I candidati della giuria non furono scelti nel modo usuale, cioe' ad estrazione. In questo caso il procuratore Grinnell nomino' un apposito funzionario per selezionare i candidati.

Alla difesa non fu consentito di presentare le prove che questo funzionario speciale aveva pubblicamente dichiarato: «sto gestendo questo caso e so di cosa parlo. Questi imputati stanno sicuramente andando alla forca».
LA GIURIA

La composizione finale della giuria era chiaramente di parte, essendo essa costituita da uomini d'affari, loro impiegati ed un parente di uno dei poliziotti morti.

Nessuna prova venne presentata dallo Stato che uno qualunque degli otto uomini davanti alla corte avesse tirato la bomba, e che fosse in qualche modo connesso col suo lancio o avesse persino approvato tali atti.

In effetti, solo tre degli otto uomini erano stati in Haymarket Square quella sera.

Nessuna prova venne offerta che uno qualunque degli oratori avesse incitato alla violenza.

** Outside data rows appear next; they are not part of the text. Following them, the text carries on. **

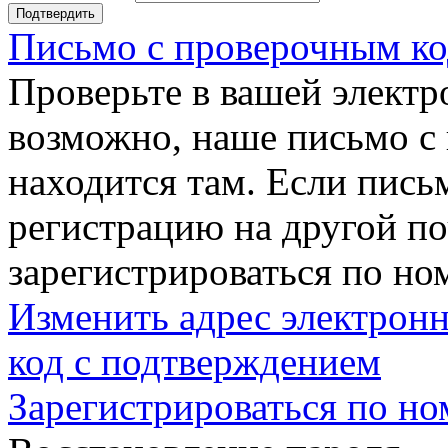
Подтвердить
Письмо с проверочным ко
Проверьте в вашей электр
возможно, наше письмо с
находится там. Если пись
регистрацию на другой п
зарегистрироваться по но
Изменить адрес электронн
код с подтверждением
Зарегистрироваться по но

Persino il sindaco Harrison nel suo intervento al processo descrisse i discorsi come «addomesticanti».

Nessuna prova venne offerta che qualunque violenza fosse prevista. In effetti, Parsons aveva portato i suoi due figli piccoli al comizio.
SENTENZA

Che gli otto fossero a processo per il loro credo anarchico e per le loro attivita' nel sindacato fu chiaro fin dall'inizio. Il processo si concluse cosi' com'era cominciato, com'e' testimoniato dalle parole finali del discorso alla giuria di Grinnell:

«La legge e' sotto processo. L'anarchia e' sotto processo. Questi uomini sono stati scelti, selezionati dal Gran Giuri' e indicati perche' essi erano capi. Non sono piu' colpevoli delle migliaia che li hanno seguiti. Signori della giuria, condannate questi uomini, fate di loro degli esempi, impiccateli e salvate le nostre istituzioni, la nostra societa'.».

Il 19 agosto sette degli imputati furono condannati a morte

e Neebe a 15 anni di prigione. Dopo una massiccia campagna internazionale per la loro liberazione, lo Stato commuto' le sentenze di Schwabb e Fielden nella prigione a vita. Lingg truffo' il boia suicidandosi nella sua cella il giorno prima dell'esecuzione. L'11 di novembre 1887 Parsons, Engel, Spies e Fischer furono impiccati.
PERDONO

Seicentomila lavoratori parteciparono al loro funerale. La campagna per liberare Neebe, Schwabb e Fielden continuo'. Il 26 giugno 1893 il governatore Altgeld li libero'. Egli chiari' che non stava concedendo il perdono perche' pensava che gli uomini avessero sofferto abbastanza, ma perche' essi erano innocenti del crimine per il quale erano stati processati. Essi e gli uomini impiccati erano stati vittime di «isteria, giurie impacchettate e un giudice di parte».

Le autorita' ai tempi del processo credettero che questa persecuzione interrompesse il movimento per le otto ore, invece in seguito emerse che la bomba poteva essere stata tirata da un agente di polizia che lavorava per il capitano Bonfield. Una cospirazione che coinvolgeva alcuni capi per screditare il movimento dei lavoratori.

Quando Spies parlo' alla corte dopo essere stato condannato a morte, egli affermo' di credere che questa cospirazione non avrebbe avuto successo. «Se pensate che impiccandoci potete fermare il movimento dei lavoratori, il movimento da cui milioni e milioni di persone che lavorano nella miseria vogliono e si attendono salvezza, allora impiccateci! Qui voi spegnete una scintilla, ma dovunque intorno a voi le fiamme divampano. E' un fuoco sotterraneo: non potete spegnerlo.».

E questo, il primo maggio, rappresentò per molti decenni successivi: una scadenza annuale comune a tutto il movimento dei lavoratori, in ogni parte del mondo.
UNA GIORNATA DI LOTTA E DI MEMORIA STORICA

E molto spesso, fu proprio da questa giornata che la mobilitazione di massa dei lavoratori segnò momenti storici particolari, durante le due guerre mondiali, durante la resistenza e l'antifascismo.

Oggi parlarne ha un senso non solo per conservarne la memoria storica, ma per il contenuto, il significato che essa rappresenta in termini di coscienza di classe e di lotta degli sfruttati dove, in tema di orario di lavoro, diritti, salari, emancipazione, cambiamento della società liberista imperante, c'è molto da fare, non solo per riconquistare diritti e dignità rubati, ma per gettare sullo scenario dello scontro di classe in atto, gestito solo dal padronato attualmente, la forza e l'utopia delle masse lavoratrici.